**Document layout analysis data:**
---

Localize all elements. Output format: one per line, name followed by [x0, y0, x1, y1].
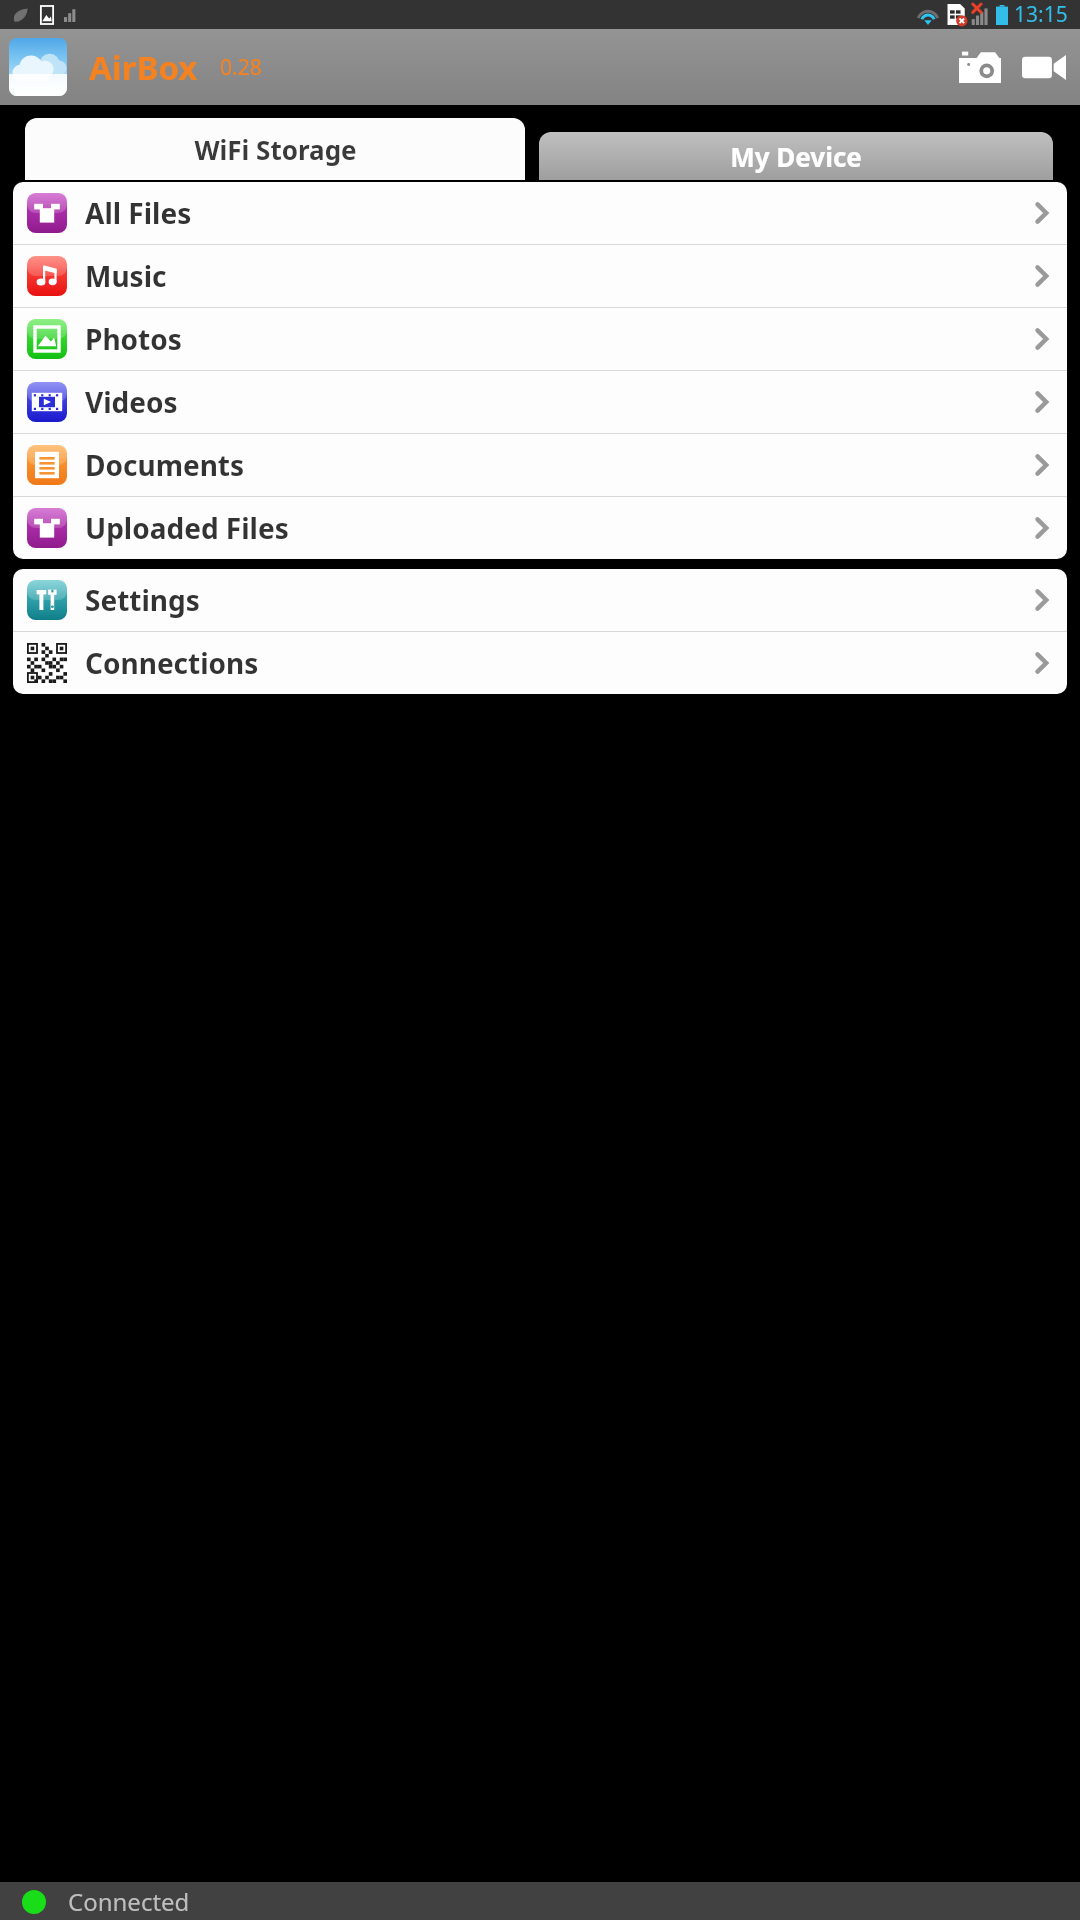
staticText: 0.28: [220, 53, 262, 82]
staticText: Uploaded Files: [85, 509, 289, 547]
button[interactable]: Connections: [13, 632, 1067, 694]
staticText: 13:15: [1014, 0, 1068, 29]
button[interactable]: Take photo: [953, 40, 1007, 94]
button[interactable]: Photos: [13, 308, 1067, 370]
button[interactable]: WiFi Storage: [25, 118, 525, 180]
staticText: Documents: [85, 446, 245, 484]
staticText: Photos: [85, 320, 182, 358]
staticText: AirBox: [89, 45, 198, 90]
button[interactable]: Music: [13, 245, 1067, 307]
button[interactable]: Documents: [13, 434, 1067, 496]
staticText: Videos: [85, 383, 178, 421]
button[interactable]: AirBox logo: [9, 38, 67, 96]
staticText: My Device: [730, 139, 862, 174]
button[interactable]: Record video: [1017, 40, 1071, 94]
staticText: WiFi Storage: [194, 132, 357, 167]
staticText: Connections: [85, 644, 259, 682]
staticText: Music: [85, 257, 167, 295]
button[interactable]: Uploaded Files: [13, 497, 1067, 559]
staticText: Connected: [68, 1885, 190, 1918]
button[interactable]: All Files: [13, 182, 1067, 244]
button[interactable]: Videos: [13, 371, 1067, 433]
button[interactable]: My Device: [539, 132, 1053, 180]
staticText: Settings: [85, 581, 200, 619]
staticText: All Files: [85, 194, 192, 232]
button[interactable]: Settings: [13, 569, 1067, 631]
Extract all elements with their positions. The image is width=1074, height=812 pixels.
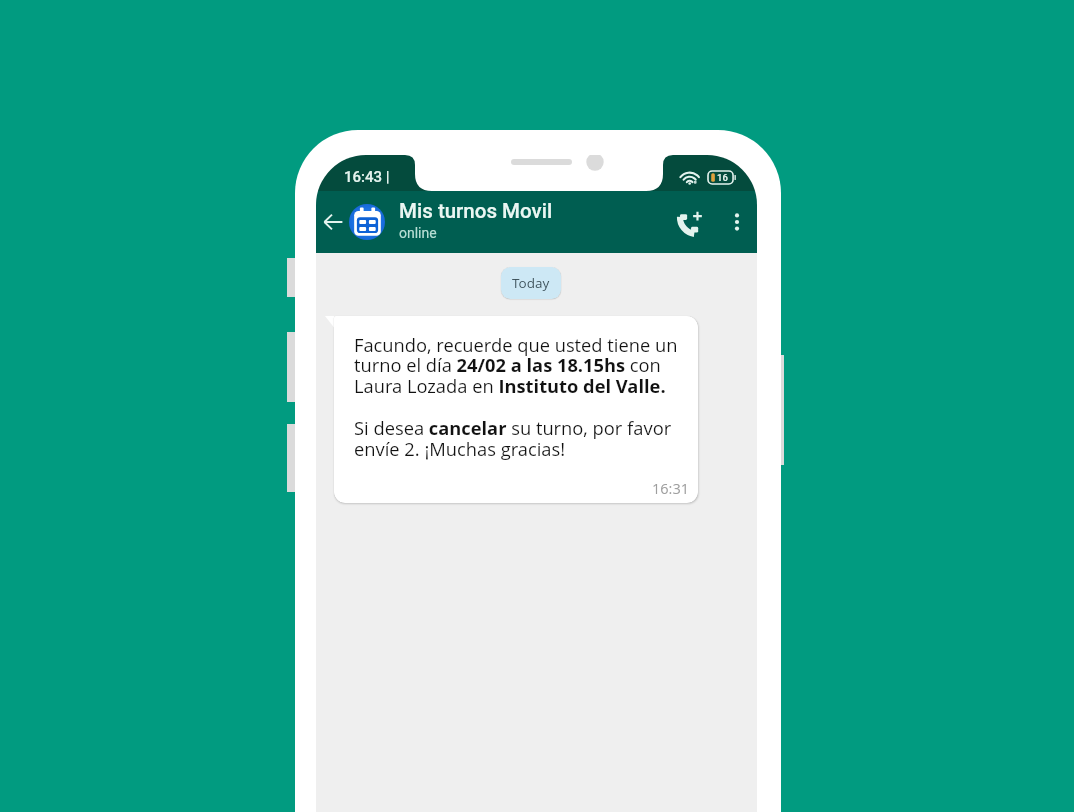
button[interactable]: Today	[501, 267, 561, 299]
staticText: 16:31	[652, 479, 690, 499]
button[interactable]: Call	[673, 204, 709, 240]
button[interactable]: Facundo, recuerde que usted tiene un tur…	[334, 316, 698, 503]
button[interactable]: Back	[317, 206, 349, 238]
button[interactable]: Contact photo	[349, 204, 385, 240]
staticText: Mis turnos Movil	[399, 199, 553, 223]
staticText: Today	[512, 274, 550, 292]
button[interactable]: More options	[722, 207, 752, 237]
staticText: 16:43 |	[344, 168, 390, 186]
staticText: Facundo, recuerde que usted tiene un tur…	[354, 332, 690, 462]
staticText: 16	[717, 172, 728, 183]
staticText: online	[399, 225, 437, 241]
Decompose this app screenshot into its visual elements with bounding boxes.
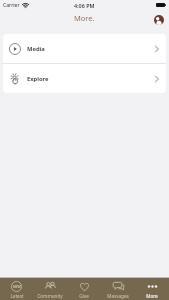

---

No pictures should appear in the copy, and each record above is to be returned exactly.

**ANSWER SECTION:**
Localize all elements. Output format: one per line, name followed by [x0, y0, x1, y1].
staticText: 0.28: [220, 53, 262, 82]
staticText: Uploaded Files: [85, 509, 289, 547]
button[interactable]: Connections: [13, 632, 1067, 694]
staticText: 13:15: [1014, 0, 1068, 29]
button[interactable]: Take photo: [953, 40, 1007, 94]
button[interactable]: Photos: [13, 308, 1067, 370]
button[interactable]: WiFi Storage: [25, 118, 525, 180]
staticText: Documents: [85, 446, 245, 484]
staticText: Photos: [85, 320, 182, 358]
staticText: AirBox: [89, 45, 198, 90]
button[interactable]: Music: [13, 245, 1067, 307]
button[interactable]: Documents: [13, 434, 1067, 496]
staticText: Videos: [85, 383, 178, 421]
button[interactable]: AirBox logo: [9, 38, 67, 96]
staticText: My Device: [730, 139, 862, 174]
button[interactable]: Record video: [1017, 40, 1071, 94]
staticText: WiFi Storage: [194, 132, 357, 167]
staticText: Connections: [85, 644, 259, 682]
staticText: Music: [85, 257, 167, 295]
button[interactable]: Uploaded Files: [13, 497, 1067, 559]
staticText: Connected: [68, 1885, 190, 1918]
button[interactable]: All Files: [13, 182, 1067, 244]
button[interactable]: Videos: [13, 371, 1067, 433]
button[interactable]: My Device: [539, 132, 1053, 180]
staticText: Settings: [85, 581, 200, 619]
staticText: All Files: [85, 194, 192, 232]
button[interactable]: Settings: [13, 569, 1067, 631]
Extract all elements with their positions. The image is width=1074, height=812 pixels.
button[interactable]: Today	[501, 267, 561, 299]
staticText: 16:31	[652, 479, 690, 499]
button[interactable]: Call	[673, 204, 709, 240]
button[interactable]: Facundo, recuerde que usted tiene un tur…	[334, 316, 698, 503]
button[interactable]: Back	[317, 206, 349, 238]
button[interactable]: Contact photo	[349, 204, 385, 240]
staticText: Mis turnos Movil	[399, 199, 553, 223]
staticText: Today	[512, 274, 550, 292]
button[interactable]: More options	[722, 207, 752, 237]
staticText: 16:43 |	[344, 168, 390, 186]
staticText: Facundo, recuerde que usted tiene un tur…	[354, 332, 690, 462]
staticText: 16	[717, 172, 728, 183]
staticText: online	[399, 225, 437, 241]
Decompose this app screenshot into its visual elements with bounding boxes.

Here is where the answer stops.